Interviewer (Anna Martin)
She's not letting you.
Elizabeth Gilbert
Oh, my God. And also there was a moment with Rhea where I was like, who do I think I am that I could kill Rhea? Like, she was so tough. No. You know, and then I was like, okay, well then I'll kill me. And then in that moment was when this voice came to me. And I had heard this voice before in my life. And I call this voice God. Some people would call it higher power intuition, the dao. Like maybe it's ancestors, who knows? But like some spirit guide, angel, whatever. Like, a voice came to me in that moment and said, if you have reached a point in your life where you are seriously contemplating murdering another person or yourself, it's quite likely that you have reached the end of your power. And that being the case, maybe you should call somebody and ask for help. This is what I remember, which was never an idea that had occurred to me. Never an idea that had occurred. I'm like, I. And I have since learned that people who isolate themselves and do not ask for help when they are in trouble were trained as children that help is not available. And so when you're trained that no one's coming, you just get to become this thing that they. Another term for it is toxic self reliance. Like, another translation of that is, I got this.
Interviewer (Anna Martin)
I'll handle it.
Elizabeth Gilbert
Because I've always had to got this right? So Rhea had that and I had that. So she was doing toxic self reliance by being like, I'll handle this by just using substances the way that I know how I was doing. Toxic self reliance by, like, if I can't control this entire situation, then somebody has to die. And in that moment it was like, oh, there's other people on the planet. And the thing about falling so deeply into somebody at the level of infatuation that I had with Rhea was like, what I want when I'm doing that is for there to be no other people on the planet.
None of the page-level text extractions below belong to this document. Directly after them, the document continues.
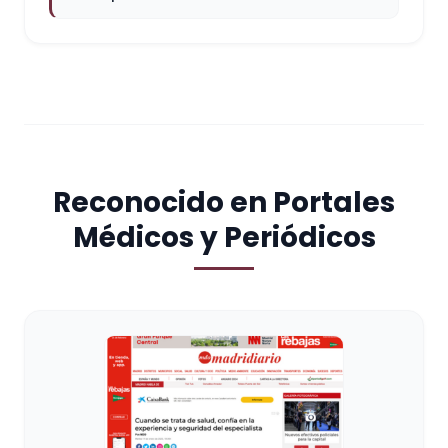
Reconocido en Portales
Médicos y Periódicos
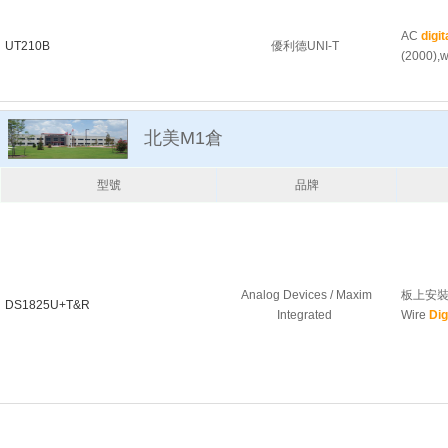
AC
digit
UT210B
優利德UNI-T
(2000),w
北美M1倉
型號
品牌
Analog Devices / Maxim
板上安裝溫度
DS1825U+T&R
Integrated
Wire
Dig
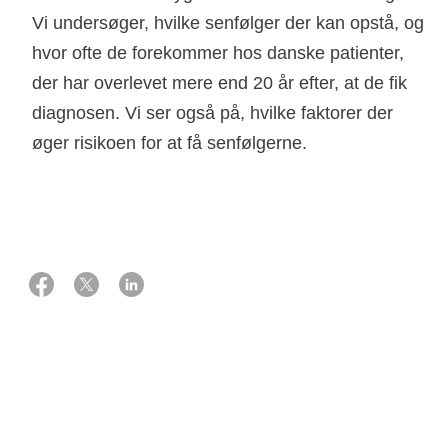
Vi undersøger, hvilke senfølger der kan opstå, og
hvor ofte de forekommer hos danske patienter,
der har overlevet mere end 20 år efter, at de fik
diagnosen. Vi ser også på, hvilke faktorer der
øger risikoen for at få senfølgerne.
01 oktober 2016
Støtte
Like, I Want to disappear into somebody because I'm uncomfortable in myself. And so I want to not have to exist. And I want there to be no one else either. So it's just called, like, planet Them. I'm just going to disappear into planet Them. And I'd been so sucked into that with her that it would have never occurred to me to ask for help.
Interviewer (Anna Martin)
This is the scene I remember, and I was so struck by. You're in the park, right, and you just call person. I just start calling people person after person.
Elizabeth Gilbert
Yeah.
Interviewer (Anna Martin)
What did it feel like? Because in doing so, of course you're asking for help, but you're also admitting sort of the depths to which you and her and the two of you had sunk. I mean, you write in this excerpt, you're like, I'm the nice lady that wrote Eat, Pray, Love. Did it feel like. Did you recognize yourself sitting there on that park bench making those calls, admitting where you were?
Elizabeth Gilbert
Yeah. And that was also part of it, which is like, I've been this degraded before, and I thought I wasn't that person anymore.
Interviewer (Anna Martin)
What was it about this time that was so.
Elizabeth Gilbert
It wasn't that this time was different. It's that this time was exactly the same.
Interviewer (Anna Martin)
Whoa.
Elizabeth Gilbert
You know, like, where it's like, oh, once again I have completely lost myself to somebody. And once again, I'm like, shattered. And once again, the person who I thought was gonna save me ended up destroying my heart. And I don't even know who I am anymore. And if it had been the first time or even the third.
Interviewer (Anna Martin)
Yeah.
Elizabeth Gilbert
Or even the fifth.
Interviewer (Anna Martin)
Do you know the number?
Elizabeth Gilbert
I mean. I'm just kidding. I'll tell you this. I'll tell you that as low. What we call the low bottom addict is somebody where the consequences of their usage is huge. As much of a low bottom addict as Raya was as a drug addict. I am a low bottom sex and love addict. Like, this is how I hurt myself. And so I think that part of the sort of cascading horror of that was like, no, no, no, no, no, no, no. I fixed my life. I was on Oprah. I'm an expert.
Interviewer (Anna Martin)
And that is the moment where you first went to your. To the first 12 step meetings that.
Elizabeth Gilbert
You'D been to, right? Yeah, I got 12 stepped by a friend who. I mean, I was calling to have people tell me what to do about Rhea.
Interviewer (Anna Martin)
Right.
Elizabeth Gilbert
But I had somehow in me the good sense to call people who have had involvement with addiction, whether their own or the addictions of others. And so there were some People who had some good recovery on those phone calls. And they gave me some very good guidance. And it was all about me. None of it was about her.
Interviewer (Anna Martin)
Did you hear the part about Reno?
Elizabeth Gilbert
Did you know though, about the thousands of dollars cocaine and the fentanyl patches? They're like, Liz and like the teenagers coming into our apartment day and night with like piles of drugs, like, how do we stop that? You know? And they all were like, what are you going to do to take care of you? And I'm like, but did you hear how she's a cancer patient in hospice? You know, like, I can't take care of me. Like I'm holding the world together. So anyway, a couple people said, go to Al Anon. And then one person said, you know, I've watched you now for 25 years. Do this to yourself. And there's a program for people like you, for people with love addiction, there's programs for people with sex addiction, there's programs for people with codependency issues. And I think the problem might be bigger than Raya and maybe you need to think about that. And that was both insulting and maybe revelatory.
Interviewer (Anna Martin)
So clarifying it sounds like both. Yeah, yeah. You begin your recovery in that moment, or not in that moment, but you begin going to meetings that day. You went to a meeting that day.
Elizabeth Gilbert
Yeah.
Interviewer (Anna Martin)
Oh, you do not waste time.
Elizabeth Gilbert
It was that.
Interviewer (Anna Martin)
There was no time to waste.
Elizabeth Gilbert
I was going to die.
Interviewer (Anna Martin)
Stay with us.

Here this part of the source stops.